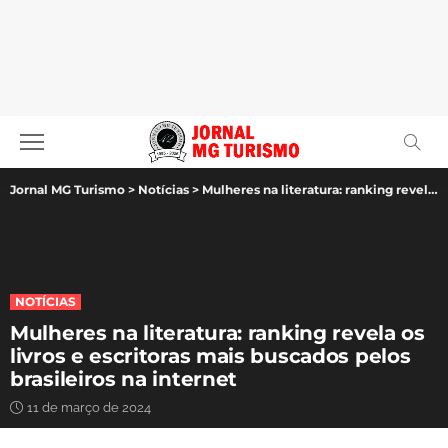
Jornal MG Turismo
>
Notícias
>
Mulheres na literatura: ranking revela os livros e escritoras mais buscados pelos brasileiros na internet
NOTÍCIAS
Mulheres na literatura: ranking revela os
livros e escritoras mais buscados pelos
brasileiros na internet
11 de março de 2024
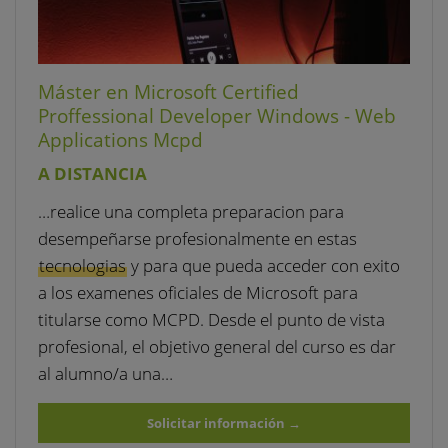
Máster en Microsoft Certified
Proffessional Developer Windows - Web
Applications Mcpd
A DISTANCIA
…realice una completa preparacion para
desempeñarse profesionalmente en estas
tecnologias
y para que pueda acceder con exito
a los examenes oficiales de Microsoft para
titularse como MCPD. Desde el punto de vista
profesional, el objetivo general del curso es dar
al alumno/a una…
Solicitar información
→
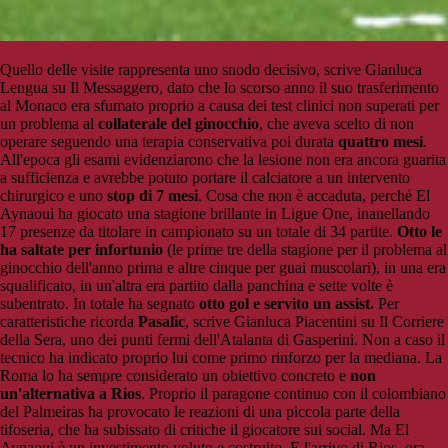
Quello delle visite rappresenta uno snodo decisivo, scrive Gianluca
Lengua su Il Messaggero, dato che lo scorso anno il suo trasferimento
al Monaco era sfumato proprio a causa dei test clinici non superati per
un problema al
collaterale del ginocchio
, che aveva scelto di non
operare seguendo una terapia conservativa poi durata
quattro mesi
.
All'epoca gli esami evidenziarono che la lesione non era ancora guarita
a sufficienza e avrebbe potuto portare il calciatore a un intervento
chirurgico e uno
stop di 7 mesi
. Cosa che non è accaduta, perché El
Aynaoui ha giocato una stagione brillante in Ligue One, inanellando
17 presenze da titolare in campionato su un totale di 34 partite.
Otto le
ha saltate per infortunio
(le prime tre della stagione per il problema al
ginocchio dell'anno prima e altre cinque per guai muscolari), in una era
squalificato, in un'altra era partito dalla panchina e sette volte è
subentrato. In totale ha segnato
otto gol e servito un assist.
Per
caratteristiche ricorda
Pasalic
, scrive Gianluca Piacentini su Il Corriere
della Sera, uno dei punti fermi dell'Atalanta di Gasperini. Non a caso il
tecnico ha indicato proprio lui come primo rinforzo per la mediana. La
Roma lo ha sempre considerato un obiettivo concreto e
non
un'alternativa a Rios
. Proprio il paragone continuo con il colombiano
del Palmeiras ha provocato le reazioni di una piccola parte della
tifoseria, che ha subissato di critiche il giocatore sui social. Ma El
Aynaoui è un investimento voluto e costruito. E l'arrivo di Rios, ora,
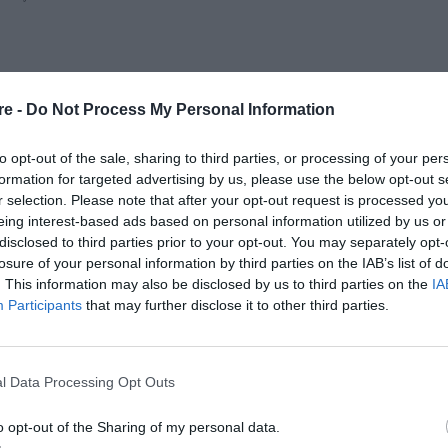
re -
Do Not Process My Personal Information
to opt-out of the sale, sharing to third parties, or processing of your per
formation for targeted advertising by us, please use the below opt-out s
r selection. Please note that after your opt-out request is processed y
eing interest-based ads based on personal information utilized by us or
disclosed to third parties prior to your opt-out. You may separately opt-
losure of your personal information by third parties on the IAB’s list of
. This information may also be disclosed by us to third parties on the
IA
Participants
that may further disclose it to other third parties.
l Data Processing Opt Outs
o opt-out of the Sharing of my personal data.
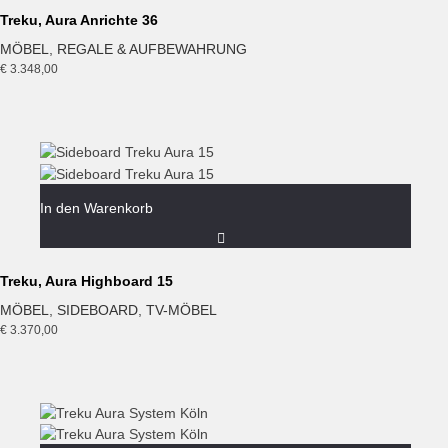
Treku, Aura Anrichte 36
MÖBEL
,
REGALE & AUFBEWAHRUNG
€
3.348,00
In den Warenkorb
Treku, Aura Highboard 15
MÖBEL
,
SIDEBOARD
,
TV-MÖBEL
€
3.370,00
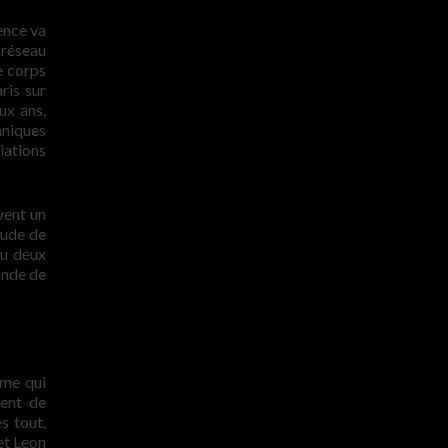
ence va
 réseau
e corps
ris sur
ux ans,
hniques
iations
vent un
tude de
du deux
onde de
rme qui
ment de
s tout,
 et Leon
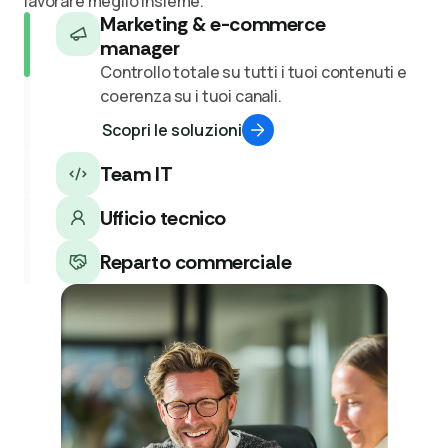
lavorare meglio insieme.
Marketing & e-commerce
manager
Controllo totale su tutti i tuoi contenuti e
coerenza su i tuoi canali.
Scopri le soluzioni
Team IT
Ufficio tecnico
Reparto commerciale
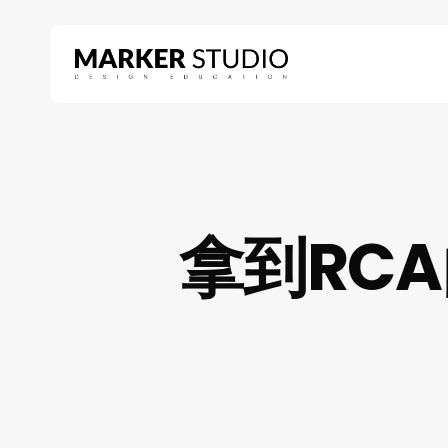
Skip
to
main
content
Hit enter to search or ESC to close
拿到RCA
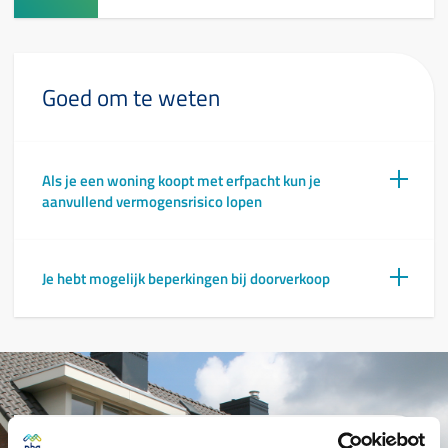
Goed om te weten
Als je een woning koopt met erfpacht kun je
aanvullend vermogensrisico lopen
Je hebt mogelijk beperkingen bij doorverkoop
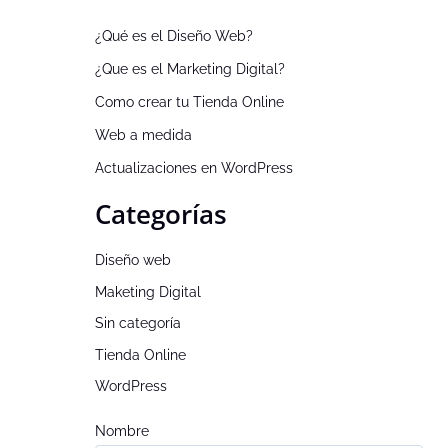
¿Qué es el Diseño Web?
¿Que es el Marketing Digital?
Como crear tu Tienda Online
Web a medida
Actualizaciones en WordPress
Categorías
Diseño web
Maketing Digital
Sin categoría
Tienda Online
WordPress
Nombre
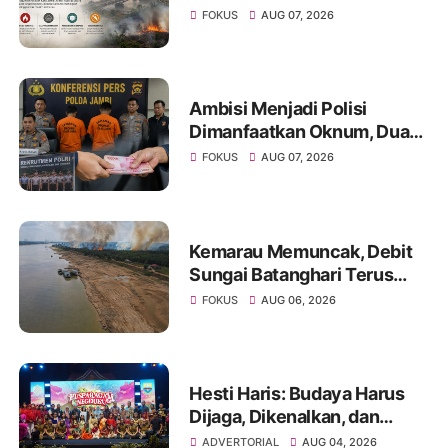
Warga Diminta Waspada
FOKUS
AUG 07, 2026
Hadapi Puncak Kemarau
Ambisi Menjadi Polisi
Dimanfaatkan Oknum, Dua
Anggota Polda Jambi Diduga
FOKUS
AUG 07, 2026
Tipu Calon Bintara dengan
Janji Kelulusan
Kemarau Memuncak, Debit
Sungai Batanghari Terus
Menyusut, Jambi Hadapi
FOKUS
AUG 06, 2026
Ancaman Krisis Air Bersih
dan Karhutla
Hesti Haris: Budaya Harus
Dijaga, Dikenalkan, dan
Diwariskan
ADVERTORIAL
AUG 04, 2026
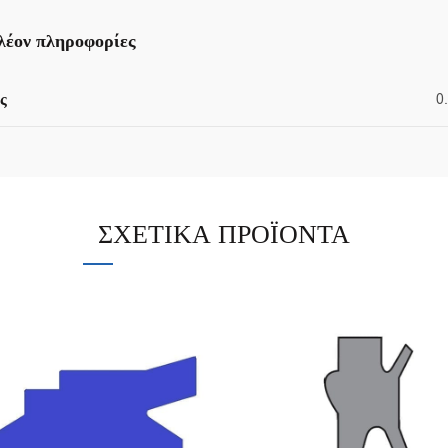
λέον πληροφορίες
ς
0
ΣΧΕΤΙΚΆ ΠΡΟΪΌΝΤΑ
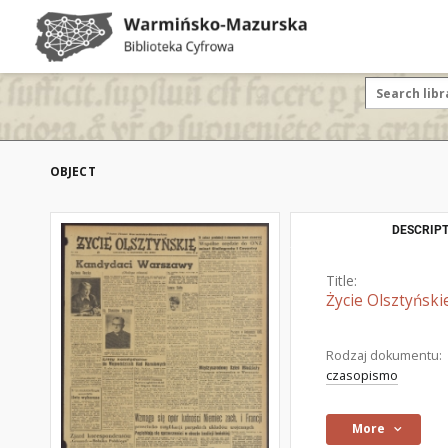
OBJECT
DESCRIPT
Title:
Życie Olsztyński
Rodzaj dokumentu:
czasopismo
More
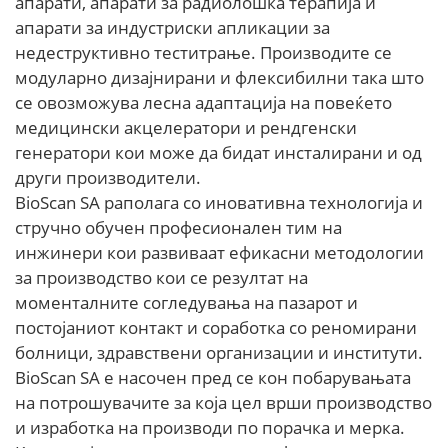
апарати, апарати за радиолошка терапија и
апарати за индустриски апликации за
недеструктивно теститрање. Производите се
модуларно дизајнирани и флексибилни така што
се овозможува лесна адаптација на повеќето
медицински акцелератори и рендгенски
генератори кои може да бидат инсталирани и од
други производители.
BioScan SA раполага со иновативна технологија и
стручно обучен професионален тим на
инжинери кои развиваат ефикасни методологии
за производство кои се резултат на
моменталните согледувања на пазарот и
постојаниот контакт и соработка со реномирани
болници, здравствени организации и институти.
BioScan SA е насочен пред се кон побарувањата
на потрошувачите за која цел врши производство
и изработка на производи по порачка и мерка.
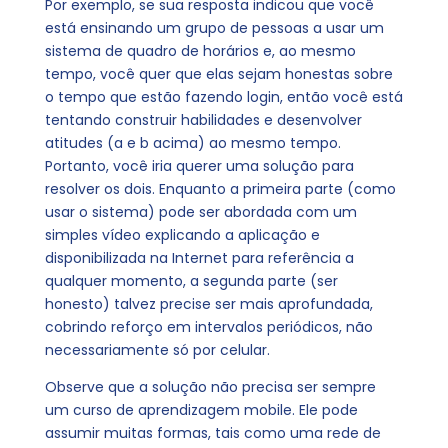
Por exemplo, se sua resposta indicou que você
está ensinando um grupo de pessoas a usar um
sistema de quadro de horários e, ao mesmo
tempo, você quer que elas sejam honestas sobre
o tempo que estão fazendo login, então você está
tentando construir habilidades e desenvolver
atitudes (a e b acima) ao mesmo tempo.
Portanto, você iria querer uma solução para
resolver os dois. Enquanto a primeira parte (como
usar o sistema) pode ser abordada com um
simples vídeo explicando a aplicação e
disponibilizada na Internet para referência a
qualquer momento, a segunda parte (ser
honesto) talvez precise ser mais aprofundada,
cobrindo reforço em intervalos periódicos, não
necessariamente só por celular.
Observe que a solução não precisa ser sempre
um curso de aprendizagem mobile. Ele pode
assumir muitas formas, tais como uma rede de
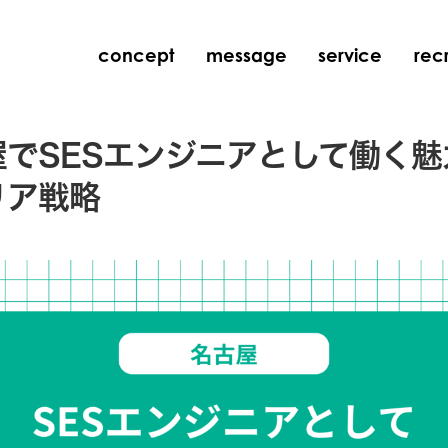
concept
message
service
recr
屋でSESエンジニアとして働く魅
リア戦略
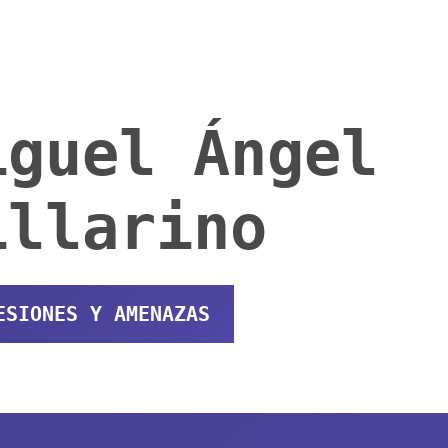
iguel Ángel
illarino
ESIONES Y AMENAZAS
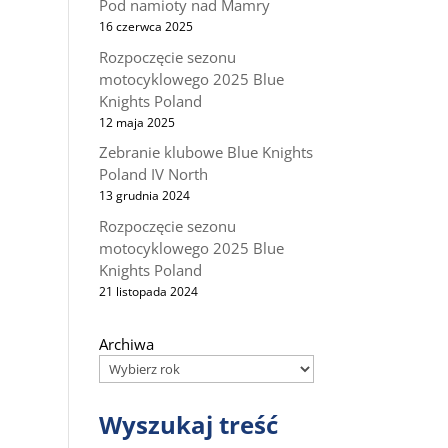
Pod namioty nad Mamry
16 czerwca 2025
Rozpoczęcie sezonu
motocyklowego 2025 Blue
Knights Poland
12 maja 2025
Zebranie klubowe Blue Knights
Poland IV North
13 grudnia 2024
Rozpoczęcie sezonu
motocyklowego 2025 Blue
Knights Poland
21 listopada 2024
Archiwa
Wyszukaj treść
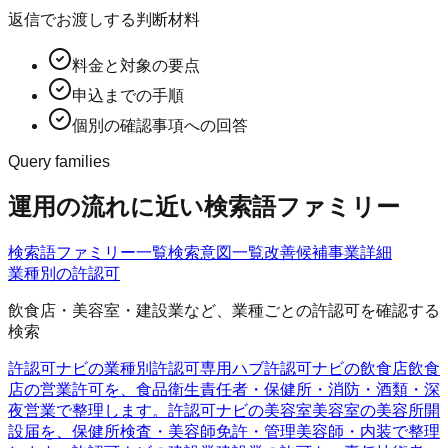
返信でお渡しする判断材料
料金と対象の要点
申込までの手順
個別の確認事項への回答
Query families
運用の流れに近い検索語ファミリー
検索語ファミリー一覧
検索意図一覧
改善候補
事業詳細
業種別の許認可
飲食店・美容室・建設業など、業種ごとの許認可を確認する
検索
許認可ナビの業種別許認可
専用ハブ
許認可ナビの飲食店
飲食
店の営業許可を、食品衛生責任者・保健所・消防・酒類・深
夜営業で整理します。
許認可ナビの美容室
美容室の美容所開
設届を、保健所検査・美容師免許・管理美容師・内装で整理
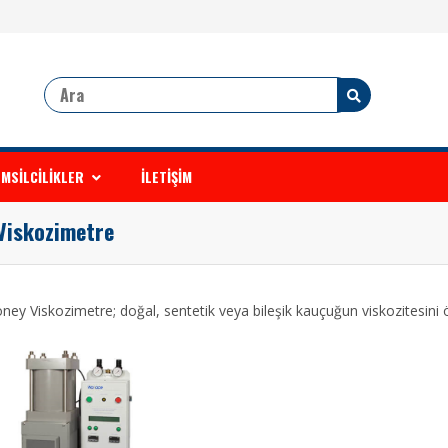
MSİLCİLİKLER
İLETİŞİM
Viskozimetre
ney Viskozimetre; doğal, sentetik veya bileşik kauçuğun viskozitesini 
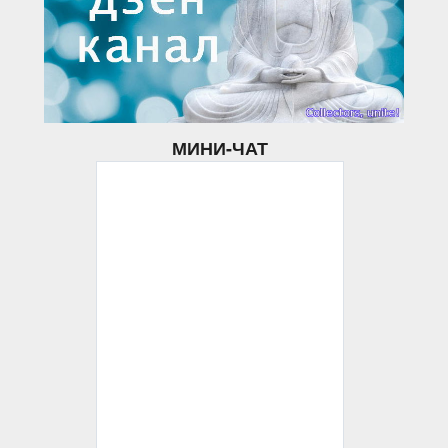
МИНИ-ЧАТ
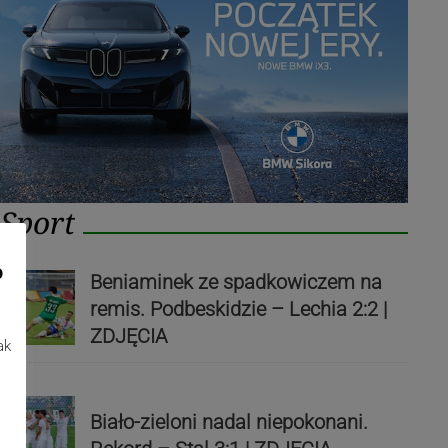
Sport
o
Beniaminek ze spadkowiczem na
remis. Podbeskidzie – Lechia 2:2 |
ZDJĘCIA
ak
Biało-zieloni nadal niepokonani.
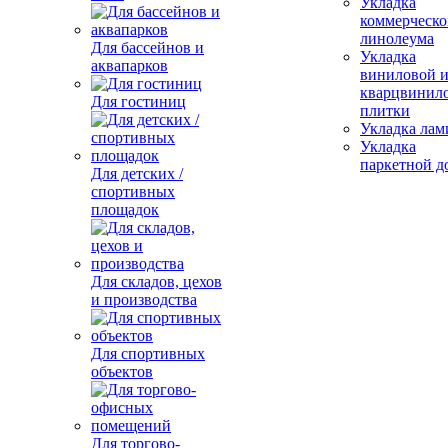
Укладка
коммерческо
линолеума
Для бассейнов и
Укладка
аквапарков
виниловой 
кварцвинил
Для гостиниц
плитки
Укладка лам
Укладка
паркетной д
Для детских /
спортивных
площадок
Для складов, цехов
и производства
Для спортивных
объектов
Для торгово-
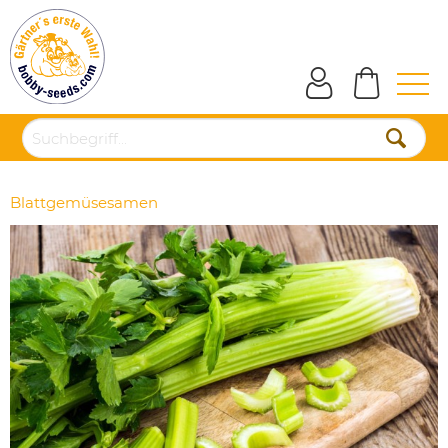
Blattgemüsesamen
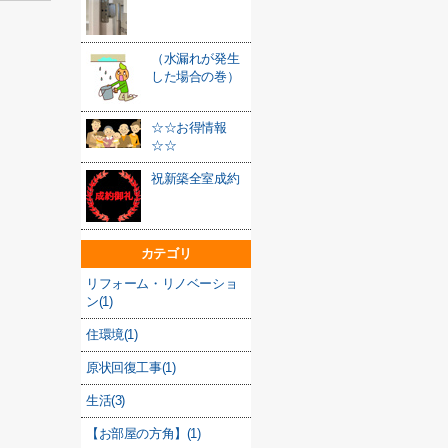
（水漏れが発生
した場合の巻）
☆☆お得情報
☆☆
祝新築全室成約
カテゴリ
リフォーム・リノベーショ
ン(1)
住環境(1)
原状回復工事(1)
生活(3)
【お部屋の方角】(1)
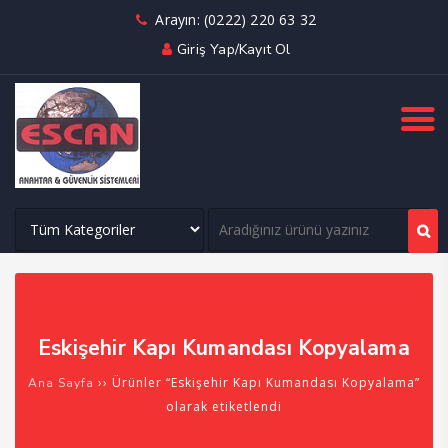
Arayın: (0222) 220 63 32
Giriş Yap/Kayıt Ol
Eskişehir Kapı Kumandası Kopyalama
›› Ürünler “Eskişehir Kapı Kumandası Kopyalama”
Ana Sayfa
olarak etiketlendi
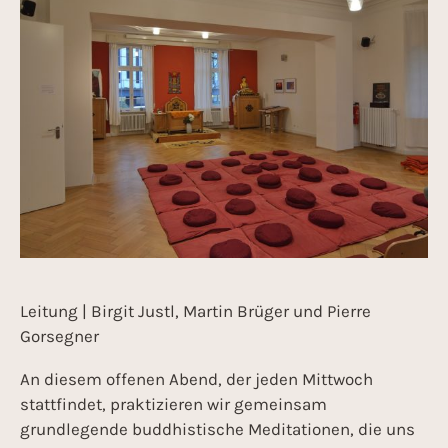
Leitung | Birgit Justl, Martin Brüger und Pierre
Gorsegner
An diesem offenen Abend, der jeden Mittwoch
stattfindet, praktizieren wir gemeinsam
grundlegende buddhistische Meditationen, die uns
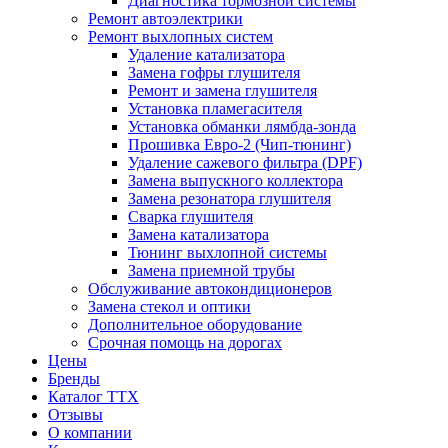
Диагностика тормозной системы
Ремонт автоэлектрики
Ремонт выхлопных систем
Удаление катализатора
Замена гофры глушителя
Ремонт и замена глушителя
Установка пламегасителя
Установка обманки лямбда-зонда
Прошивка Евро-2 (Чип-тюнинг)
Удаление сажевого фильтра (DPF)
Замена выпускного коллектора
Замена резонатора глушителя
Сварка глушителя
Замена катализатора
Тюнинг выхлопной системы
Замена приемной трубы
Обслуживание автокондиционеров
Замена стекол и оптики
Дополнительное оборудование
Срочная помощь на дорогах
Цены
Бренды
Каталог ТТХ
Отзывы
О компании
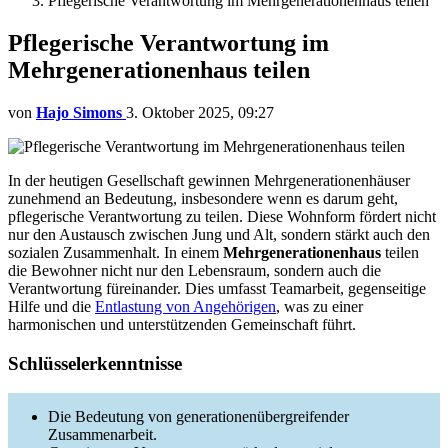
Pflegerische Verantwortung im Mehrgenerationenhaus teilen
Pflegerische Verantwortung im
Mehrgenerationenhaus teilen
von
Hajo Simons
3. Oktober 2025, 09:27
In der heutigen Gesellschaft gewinnen Mehrgenerationenhäuser
zunehmend an Bedeutung, insbesondere wenn es darum geht,
pflegerische Verantwortung zu teilen. Diese Wohnform fördert nicht
nur den Austausch zwischen Jung und Alt, sondern stärkt auch den
sozialen Zusammenhalt. In einem
Mehrgenerationenhaus
teilen
die Bewohner nicht nur den Lebensraum, sondern auch die
Verantwortung füreinander. Dies umfasst Teamarbeit, gegenseitige
Hilfe und die
Entlastung von Angehörigen
, was zu einer
harmonischen und unterstützenden Gemeinschaft führt.
Schlüsselerkenntnisse
Die Bedeutung von generationenübergreifender
Zusammenarbeit.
+--
= Brief =
Your reply should be the lines of the records from the start through the line with "Máster en Microsoft Certified", copied word for word, pictures omitted.

= Solution below =
Jornal MG Turismo
>
Notícias
>
Mulheres na literatura: ranking revela os livros e escritoras mais buscados pelos brasileiros na internet
NOTÍCIAS
Mulheres na literatura: ranking revela os
livros e escritoras mais buscados pelos
brasileiros na internet
11 de março de 2024
Máster en Microsoft Certified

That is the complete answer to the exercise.